Thwaites and Reed are one of the most well known clock maker's of the late Georgian, early Victorian period. They not only made high quality movements and clocks under their own name but supplied many of the leading maker's of the time, their movements signed with the mark 'T & R' on the frontplate along with the serial number. The firm was originally founded in 1740 as Aynsworth Thwaites, then Aynsworth and John Thwaites, John Thwaites and finally Thwaites and Reed when John Thwaites formed a partnership with the famed horolgist Thomas Reed. The majority of their record books still exist and show that they basically supplied movements to other maker's as well as undertaking repair work and clients included a number of famous names such as Earnshaw, Ellicott and Leroux.
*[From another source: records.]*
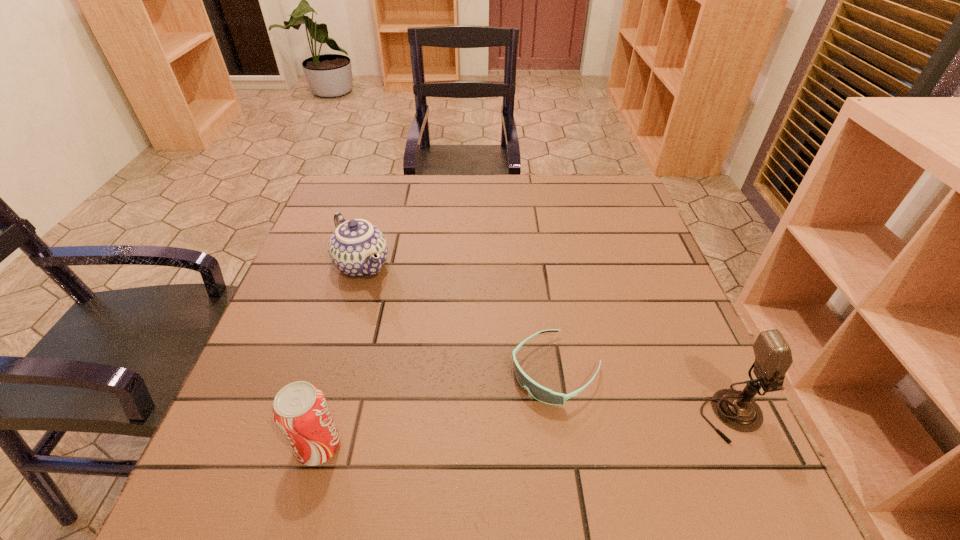 The width and height of the screenshot is (960, 540). Find the location of `free space between the soda can and the shortest object`. free space between the soda can and the shortest object is located at coordinates (438, 408).

In order to click on vacant area that lies between the farthest object and the tallest object in this screenshot , I will do `click(547, 340)`.

Identify the location of free space between the microphone and the soda can. This screenshot has width=960, height=540. (525, 431).

Identify the location of vacant space that's between the soda can and the rightmost object. (525, 431).

Locate an element on the screen. unoccupied position between the second object from right to left and the farthest object is located at coordinates (459, 318).

This screenshot has height=540, width=960. What are the coordinates of `free space between the shortest object and the soda can` in the screenshot? It's located at (438, 408).

Where is `vacant space that's between the chinaware and the second object from right to left`? The width and height of the screenshot is (960, 540). vacant space that's between the chinaware and the second object from right to left is located at coordinates pyautogui.click(x=459, y=318).

I want to click on the closest object relative to the tallest object, so click(538, 392).

The image size is (960, 540). I want to click on object identified as the third closest to the tallest object, so click(x=357, y=248).

You are a GUI agent. You are given a task and a screenshot of the screen. Output one action in this format:
    pyautogui.click(x=<x>, y=<y>)
    Task: Click on the free location that satisfies the following two spatial constraints: 1. on the front side of the chinaware; 2. on the left side of the goggles
    
    Given the screenshot: What is the action you would take?
    pyautogui.click(x=331, y=370)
Benjamin Lautier is a well known maker in Bath, Somerset and is recorded as being born in London in 1777 to Hugenot parents, his father John being a goldsmith in Fleet Street, London. Benjamin Lautier started trading as a clockamker circa 1790. He went into partnership with another well known Bath maker, Peter Vigne, in 1800, possibly both arriving from London at the same time with Vigne being Lautier's master, but the partnership was dissolved in 1811 when it is known that Lautier was trading at 2, Bridge Street before moving to number 6. It is known that Thwaites and Reed supplied many clocks to Lautier and that he also undertook repairs and restorations within the workshops including a number of tower and turret clocks. From 1822 until 1845 he wound and maintained the Bath Abbey clock at a typical charge of £11 per annum. Having been instrumental in it's installation. That he worked closely with Thwaites & Reed is shown when he installed the turret clock in Compton Castle, Compton Paucefoot near Bath. The name plate on the flat bed of the movement is signed with Lautier's name and dated 1828 with the work book of Thwaites and Reed showing that they were paid in that year to 'fix turret clock @ 7/6. Compton Castle. 5 days board and 1 lodging £7 17 6. Carriage to Bath and back £2 2.', returning on the 15th of January 1829 when they were paid for a man to work 10 days at the castle. After Lautier died on the 18th of March 1846 his widow Charlotte (whom he married in 1821) carried on the business until it was taken over by George Wadham in 1852.

(For further detail of Lautier see 'Watch and Clock Makers in the City of Bath' by Ian White.)



Benjamin Lautier's Watch Paper



John Lowther is a well known London cabinet maker working in Clerkenwell circa 1832, becoming Lowther & Son from 1839 until 1851. T.N. Lowther is recorded as working as a cabinet maker from before 1822 until 1832 at Red Lion Street and is more tha likely the same man as above moving to Clerkenwell at this date (with the T a mis-representation of J), or a relative whose business John Lowther continued.


Note: This instruction is very similair to another wooden dialled wall clock by Thwaites and Reed, and made for Hawleys, that I had (stock no. 555) written in the same hand and ink with the instructions to Lowther and dated 1816.